*** DATA FOR THIS EXERCISE ***

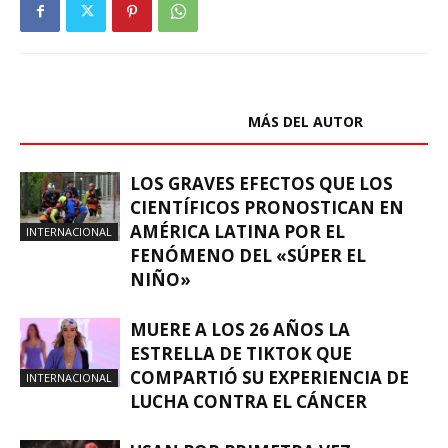
ARTÍCULOS RELACIONADOS
MÁS DEL AUTOR
LOS GRAVES EFECTOS QUE LOS
CIENTÍFICOS PRONOSTICAN EN
AMÉRICA LATINA POR EL
INTERNACIONAL
FENÓMENO DEL «SÚPER EL
NIÑO»
MUERE A LOS 26 AÑOS LA
ESTRELLA DE TIKTOK QUE
COMPARTIÓ SU EXPERIENCIA DE
INTERNACIONAL
LUCHA CONTRA EL CÁNCER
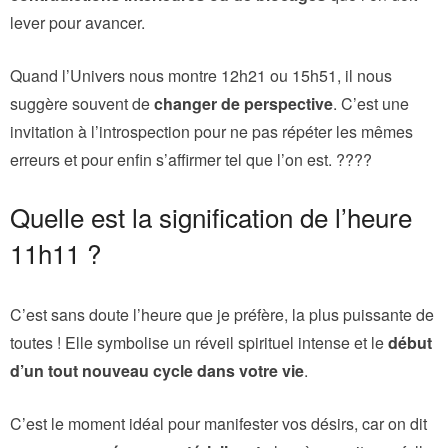
lever pour avancer.
Quand l’Univers nous montre 12h21 ou 15h51, il nous
suggère souvent de
changer de perspective
. C’est une
invitation à l’introspection pour ne pas répéter les mêmes
erreurs et pour enfin s’affirmer tel que l’on est. ????
Quelle est la signification de l’heure
11h11 ?
C’est sans doute l’heure que je préfère, la plus puissante de
toutes ! Elle symbolise un réveil spirituel intense et le
début
d’un tout nouveau cycle dans votre vie
.
C’est le moment idéal pour manifester vos désirs, car on dit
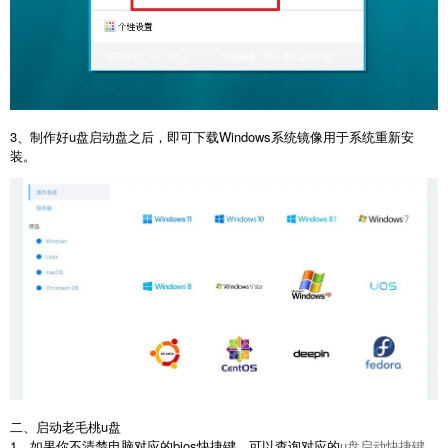
3、制作好u盘启动盘之后，即可下载Windows系统镜像用于系统重新安
装。
二、启动老毛桃u盘
1、如果你不清楚电脑对应的bios快捷键，可以查询对应的
u盘启动快捷键
，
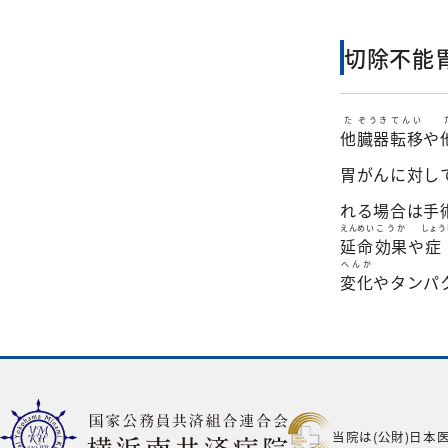
切除不能
た
ぞうき
てんい
他
臓器
転移
や
胃がんに対し
れる場合は手
えんめい
こうか
しょう
延命
効果
や
症
へんか
変化
やタンパ
当院は(公財)日本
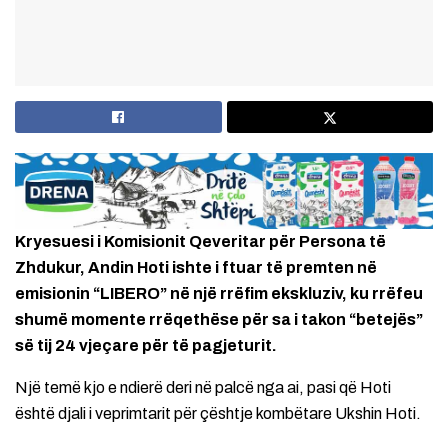
Kryesuesi i Komisionit Qeveritar për Persona të
Zhdukur, Andin Hoti ishte i ftuar të premten në
emisionin “LIBERO” në një rrëfim ekskluziv, ku rrëfeu
shumë momente rrëqethëse për sa i takon “betejës”
së tij 24 vjeçare për të pagjeturit.
Një temë kjo e ndierë deri në palcë nga ai, pasi që Hoti
është djali i veprimtarit për çështje kombëtare Ukshin Hoti.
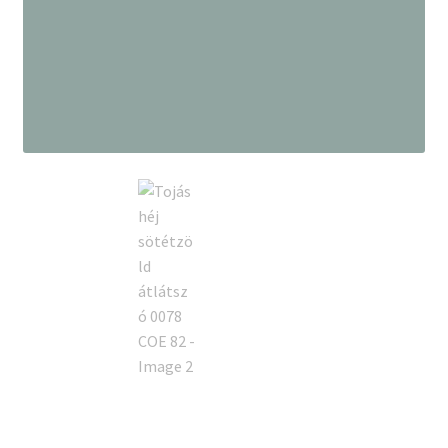
Tiffany ízelítő
Üvegvágás
Elérhetőségeink
Fiókom
Hírek
Képkeretezés
Kosár
Pénztár
Rólunk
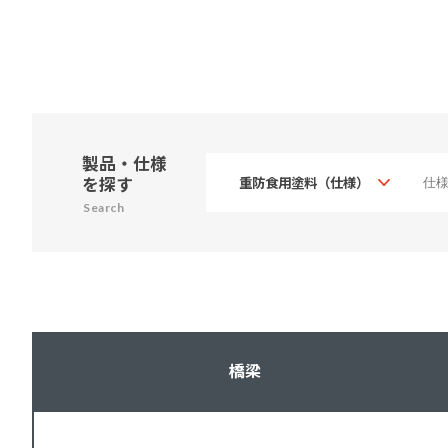
製品・仕様
を探す
Search
橋梁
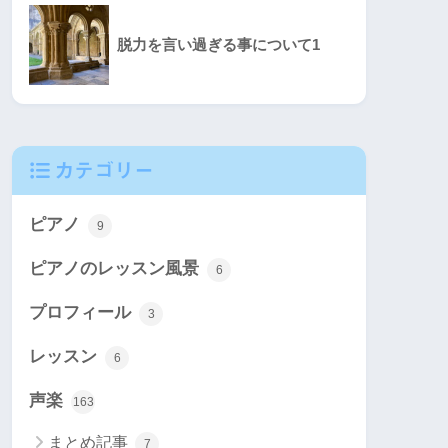
脱力を言い過ぎる事について1
カテゴリー
ピアノ
9
ピアノのレッスン風景
6
プロフィール
3
レッスン
6
声楽
163
まとめ記事
7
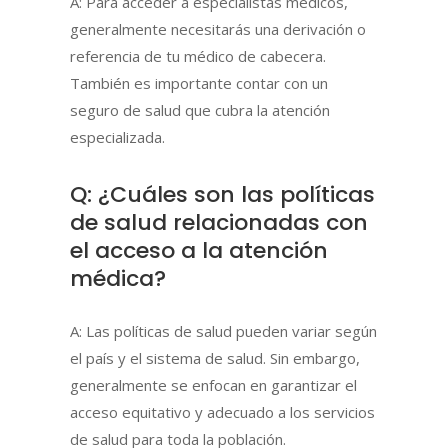
A: Para acceder a especialistas médicos,
generalmente necesitarás una derivación o
referencia de tu médico de cabecera.
También es importante contar con un
seguro de salud que cubra la atención
especializada.
Q: ¿Cuáles son las políticas
de salud relacionadas con
el acceso a la atención
médica?
A: Las políticas de salud pueden variar según
el país y el sistema de salud. Sin embargo,
generalmente se enfocan en garantizar el
acceso equitativo y adecuado a los servicios
de salud para toda la población.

*** End of DATA FOR THIS EXERCISE ***

REQUIREMENT: Write out all the entries word for word, but drop the pictures.

EXERCISE RESULT:
ARTÍCULOS RELACIONADOS
MÁS DEL AUTOR
LOS GRAVES EFECTOS QUE LOS
CIENTÍFICOS PRONOSTICAN EN
AMÉRICA LATINA POR EL
INTERNACIONAL
FENÓMENO DEL «SÚPER EL
NIÑO»
MUERE A LOS 26 AÑOS LA
ESTRELLA DE TIKTOK QUE
COMPARTIÓ SU EXPERIENCIA DE
INTERNACIONAL
LUCHA CONTRA EL CÁNCER
lever pour avancer.
Quand l’Univers nous montre 12h21 ou 15h51, il nous
suggère souvent de
changer de perspective
. C’est une
invitation à l’introspection pour ne pas répéter les mêmes
erreurs et pour enfin s’affirmer tel que l’on est. ????
Quelle est la signification de l’heure
11h11 ?
C’est sans doute l’heure que je préfère, la plus puissante de
toutes ! Elle symbolise un réveil spirituel intense et le
début
d’un tout nouveau cycle dans votre vie
.
C’est le moment idéal pour manifester vos désirs, car on dit
3、制作好u盘启动盘之后，即可下载Windows系统镜像用于系统重新安
装。
二、启动老毛桃u盘
1、如果你不清楚电脑对应的bios快捷键，可以查询对应的
u盘启动快捷键
，
切除不能
た
ぞうき
てんい
他
臓器
転移
や
胃がんに対し
れる場合は手
えんめい
こうか
しょう
延命
効果
や
症
へんか
変化
やタンパ
当院は(公財)日本
Kryesuesi i Komisionit Qeveritar për Persona të
Zhdukur, Andin Hoti ishte i ftuar të premten në
emisionin “LIBERO” në një rrëfim ekskluziv, ku rrëfeu
shumë momente rrëqethëse për sa i takon “betejës”
së tij 24 vjeçare për të pagjeturit.
Një temë kjo e ndierë deri në palcë nga ai, pasi që Hoti
është djali i veprimtarit për çështje kombëtare Ukshin Hoti.
Tiffany ízelítő
Üvegvágás
Elérhetőségeink
Fiókom
Hírek
Képkeretezés
Kosár
Pénztár
Rólunk
製品・仕様
を探す
Search
橋梁
脱力を言い過ぎる事について1
カテゴリー
ピアノ
9
ピアノのレッスン風景
6
プロフィール
3
レッスン
6
声楽
163
まとめ記事
7
A: Para acceder a especialistas médicos,
generalmente necesitarás una derivación o
referencia de tu médico de cabecera.
También es importante contar con un
seguro de salud que cubra la atención
especializada.
Q: ¿Cuáles son las políticas
de salud relacionadas con
el acceso a la atención
médica?
A: Las políticas de salud pueden variar según
el país y el sistema de salud. Sin embargo,
generalmente se enfocan en garantizar el
acceso equitativo y adecuado a los servicios
de salud para toda la población.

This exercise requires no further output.